# Preprocess dataset
Remove invalid views, images, etc.

In [1]:
import os
import re
import json
import requests

import numpy as np
import seaborn as sns
import matplotlib.pyplot as plt
from tqdm import tqdm


Bad key "text.kerning_factor" on line 4 in
c:\anaconda\lib\site-packages\matplotlib\mpl-data\stylelib\_classic_test_patch.mplstyle.
You probably need to get an updated matplotlibrc file from
https://github.com/matplotlib/matplotlib/blob/v3.1.3/matplotlibrc.template
or from the matplotlib source distribution


In [2]:
# Load dataset
if not os.path.exists('dataset.json'):
    url = 'https://raw.githubusercontent.com/thilove98/uit-shoesgan/master/dataset/dataset.json'
    res = requests.get(url)
    dataset = json.loads(res.text)
else:
    with open('dataset.json') as f:
        dataset = json.load(f)

## Remove invalid keys

In [3]:
# Get all views
def get_all_views(dataset):
    views = []
    for key, value in dataset.items():
        for k in value['images'].keys():
            if k not in views:
                views.append(k)
    return views

print(get_all_views(dataset))

['PAIR', 'TOPP', 'BOTT', 'LEFT', 'BACK', 'RGHT', 'FRNT', 'MAIN']


In [4]:
# Delete invalid keys

valid_views = ['PAIR', 'TOPP', 'BOTT', 'LEFT', 'BACK', 'RGHT', 'FRNT']

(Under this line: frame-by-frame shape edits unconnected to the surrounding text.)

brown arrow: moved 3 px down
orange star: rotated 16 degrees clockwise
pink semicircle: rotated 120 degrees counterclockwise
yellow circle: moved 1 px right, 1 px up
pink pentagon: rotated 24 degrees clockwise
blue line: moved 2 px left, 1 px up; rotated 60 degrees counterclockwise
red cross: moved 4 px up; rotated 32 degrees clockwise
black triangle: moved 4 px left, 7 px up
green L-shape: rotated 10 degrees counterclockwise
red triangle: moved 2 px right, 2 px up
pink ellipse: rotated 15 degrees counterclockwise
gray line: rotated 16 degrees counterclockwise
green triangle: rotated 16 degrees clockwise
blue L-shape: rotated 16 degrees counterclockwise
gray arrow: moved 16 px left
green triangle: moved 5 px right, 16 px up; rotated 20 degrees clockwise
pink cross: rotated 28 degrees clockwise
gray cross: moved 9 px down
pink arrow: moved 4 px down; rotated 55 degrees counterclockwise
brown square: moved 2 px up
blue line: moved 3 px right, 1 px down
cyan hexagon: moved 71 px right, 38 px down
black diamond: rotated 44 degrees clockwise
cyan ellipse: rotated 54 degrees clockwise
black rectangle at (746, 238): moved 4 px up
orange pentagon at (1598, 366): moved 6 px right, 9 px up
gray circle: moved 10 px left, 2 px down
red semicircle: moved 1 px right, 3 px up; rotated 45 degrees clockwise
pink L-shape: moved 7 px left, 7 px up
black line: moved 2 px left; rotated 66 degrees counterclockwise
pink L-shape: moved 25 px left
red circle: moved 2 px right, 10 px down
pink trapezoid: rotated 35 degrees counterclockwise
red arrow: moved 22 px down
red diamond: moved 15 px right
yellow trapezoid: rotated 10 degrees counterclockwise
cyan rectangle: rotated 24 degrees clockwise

for key, value in dataset.items():
    views = list(value['images'].keys())
    for v in views:
        if v not in valid_views:
            value['images'].pop(v)

print(get_all_views(dataset))

['PAIR', 'TOPP', 'BOTT', 'LEFT', 'BACK', 'RGHT', 'FRNT']


## Change duplicated genders

In [5]:
# Get all genders
def get_all_genders(dataset):
    genders = []
    for key, value in dataset.items():
        if value['info']['gender'] not in genders:
            genders.append(value['info']['gender'])
    return genders

print(get_all_genders(dataset))

['general', 'women', '["Men","Women"]', 'men', '["Women"]', 'womens', '["Womens"]', 'mens', '["Men"]', 'boys', '["Mens"]', 'kids', 'girls', 'unisex', '["Girls"]']


In [6]:
def change_gender(text):
    for c in '"[]"':
        text = text.replace(c, '')
    texts = text.split(',')
    if len(texts) > 1 or text == 'unisex':
        return 'general'
    text = text.replace('s', '').lower()
    return text

for key, value in dataset.items():
    value['info']['gender'] = change_gender(value['info']['gender'])
    
print(get_all_genders(dataset))

['general', 'women', 'men', 'boy', 'kid', 'girl']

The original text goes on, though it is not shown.